Like many festivals, Melt’s 2022 edition has been two years in the making, and for its return, the team ensured this extra time was put to good use. Seven new stages were introduced for its latest chapter, and there were more artists and live performances than ever before on the bill.
In spite of these new additions, Melt retains its core feature: its illustrious setting. Named the City of Iron, the Ferropolis open air museum is home to an array of towering 20th century cranes that act as the centrepiece of the main festival area. Tasteful and finely selected multi-genre programming has become synonymous with the Melt experience, and these boundaries have been arguably pushed even further this year. A broad range of live acts – such as Headie One, Shygirl and Koffee – feature alongside electronic big hitters Overmono, DJ Stingray and Peggy Gou to form a varied, yet nicely balanced, offering.
The addition of an extra full day of music has not been taken lightly, as Thursday’s timetable is as equally invigorating as the rest of the weekend. Greentea Peng kicks things off on the 30Kv stage, with crowd pleasers such as Downers and Mr. Sun sparking an early moment of amalgamation. This, combined with Arlo Park’s pleasantly tranquil indie pop, is a gratifying calm before the storm. It’s when the cinematic drums of Little Simz’s opener, Introvert, rings out across a nightfallen Gremmin Beach that it feels like the weekend has truly begun. She’s followed by Avalon Emerson and Mama Snake’s sets of breakneck techno, which feel as though they’re foreshadowing what’s to come over the rest of the weekend.

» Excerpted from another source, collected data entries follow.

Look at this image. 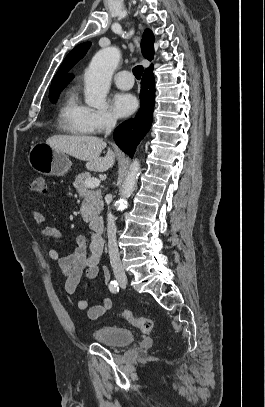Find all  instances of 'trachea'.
Listing matches in <instances>:
<instances>
[{
	"label": "trachea",
	"mask_w": 265,
	"mask_h": 407,
	"mask_svg": "<svg viewBox=\"0 0 265 407\" xmlns=\"http://www.w3.org/2000/svg\"><path fill=\"white\" fill-rule=\"evenodd\" d=\"M143 73V67L141 65H137L133 68V74L139 80Z\"/></svg>",
	"instance_id": "3493384b"
}]
</instances>
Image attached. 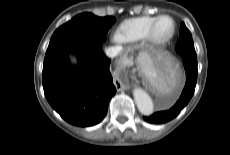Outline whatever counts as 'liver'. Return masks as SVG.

After each night of music, the industrial backdrop of the main festival area becomes almost eerily deserted during the daytime. In stark contrast, it’s the campsite and the surrounding beaches that become the focal point. Morning yoga sessions, industry talks and workshops are on offer for those looking for a peaceful beginning to the day, to heal and recover from the night before.
Alternatively, bookending each side of the campsite are the Club Floor and Radio stages, which are undoubtedly the go-to spots for daytime music. Set right on the edge of the beach, The Radio stage is particularly impressive. Throughout the weekend local stations HÖR Berlin, Refuge Worldwide and Radio 80000 curate a day’s line-up, each with the likes of DJ Fuckoff, Moxie and Yu Su passing through. The opportunity to enjoy the music on the beachfront dancefloor or whilst taking a refreshing dip in the lake creates a blissful atmosphere that’s hard to beat.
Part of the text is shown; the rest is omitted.